Si è tenuto a Schiedam in Olanda, presso la sede di Metrohm Applikon, il 5° Technical Committee Meeting del Progetto Poseidon (Plasmonic-Based Automated Lab-on-Chip Sensor for the Rapid in-Situ Detection of Legionella), progetto triennale di lotta contro la legionella, finanziato dal programma dell’Unione Europea Horizon 2020. Il gruppo di lavoro composto da partner provenienti da Italia (Clivet, Protolab, ARC–Centro Ricerche Applicate, Warrant Group), Svezia (Uppsala University), Spagna (Catlab) e Olanda (Metrohm Applikon) ha condiviso lo stato dell’arte dei 23 mesi di attività per lo sviluppo del dispositivo per il rilevamento ottico automatico dell’agente patogeno Legionella Pneumophila.

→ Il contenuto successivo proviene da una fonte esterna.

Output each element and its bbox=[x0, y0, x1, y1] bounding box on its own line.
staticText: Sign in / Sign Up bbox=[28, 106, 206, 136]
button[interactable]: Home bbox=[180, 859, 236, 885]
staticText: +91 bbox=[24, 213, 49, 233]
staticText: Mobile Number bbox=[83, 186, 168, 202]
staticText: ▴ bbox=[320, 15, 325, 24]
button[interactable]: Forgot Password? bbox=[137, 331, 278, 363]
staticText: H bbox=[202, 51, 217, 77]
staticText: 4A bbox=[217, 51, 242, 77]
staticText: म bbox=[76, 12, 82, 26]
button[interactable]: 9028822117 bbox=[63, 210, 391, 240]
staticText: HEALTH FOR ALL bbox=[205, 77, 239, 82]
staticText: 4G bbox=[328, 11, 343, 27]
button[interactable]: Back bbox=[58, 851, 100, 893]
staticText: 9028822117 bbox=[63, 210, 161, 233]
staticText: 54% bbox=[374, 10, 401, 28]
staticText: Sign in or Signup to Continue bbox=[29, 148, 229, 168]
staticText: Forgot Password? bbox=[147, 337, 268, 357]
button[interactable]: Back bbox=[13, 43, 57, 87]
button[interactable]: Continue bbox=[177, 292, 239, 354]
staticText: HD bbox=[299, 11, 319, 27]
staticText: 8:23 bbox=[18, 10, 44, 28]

Nonostante alcune difficoltà, legate ai risultati dei test sul prototipo di sensore di rilevamento della legionella, i lavori procedono e Clivet ha già pronte 3 unità ELFOFresh 70 per poter eseguire i test, che in prima battuta verranno effettuati presso i laboratori Clivet con campioni sintetici e quindi non pericolosi del batterio. Per i successivi test su batteri veri della Legionella si sta invece cercando un laboratorio esterno.

Altra grande novità annunciata al meeting è il lancio della Poseidon Summer School 2017 www.poseidonproject.eu/photonics-for-health, con l’obiettivo di diffondere i risultati di alcuni progetti europei dedicati alle applicazioni di dispositivi fotonici nel campo medico, dando informazioni sui temi di ricerca più recenti e rilevanti. Il prossimo appuntamento è previsto nel corso dell’estate 2017.

Procede speditamente anche l’iter del progetto europeo BuildHEAT per l’efficienza energetica dei condomini: coordinato dall’Eurac (l’Istituto per le Energie Rinnovabili), con la partecipazione di 18 partner europei (tra cui Clivet), ha l’obiettivo di ridurre i consumi energetici degli edifici residenziali fino all’80%.

Il 14 Marzo a Bruxelles si è svolto il review meeting per il Progetto BuildHEAT: in questo contesto  è stata presentata, ad un commissario della comunità europea, la relazione descrittiva dei primi 18 mesi di attività. Il project officer (Dominique Planchon) ha espresso parere positivo ed ha sottolineato la partecipazione attiva da parte di tutti i partner. Un ruolo importante per il successo di questo importante programma di efficentamento energetico è svolto dalle tecnologie impiegate nelle varie case histories, in particolare ELFOPack di Clivet che verrà impiegato a Saragozza (uno dei tre condomini, oltre a Roma e Manchester, in cui verranno sperimentati gli interventi tecnici e le strategie di finanziamento sviluppate da BuildHEAT).
Il 15 e 16 Marzo invece, sempre a Bruxelles, si è svolto il 5° Meeting Tecnico: in merito al contributo tecnico fornito da Clivet sono state testate le comunicazioni per quanto riguarda ELFOPack–Inverter (di Circe) e per ELFOPack-Gateway per il monitoraggio (di Schneider) ed entrambe le sperimentazioni hanno dato esito positivo. E’ stata verificata inoltre con successo la possibilità di inserire l’inverter all’interno di ELFOPack.

Clivet è pertanto pronta ad effettuare la prima integrazione di tutto il sistema e realizzare i test funzionali che inizieranno a metà Maggio 2017. Questo progetto ha ricevuto finanziamenti dal programma di ricerca innovazione dell’Unione europea H2020 nel GA 680.658.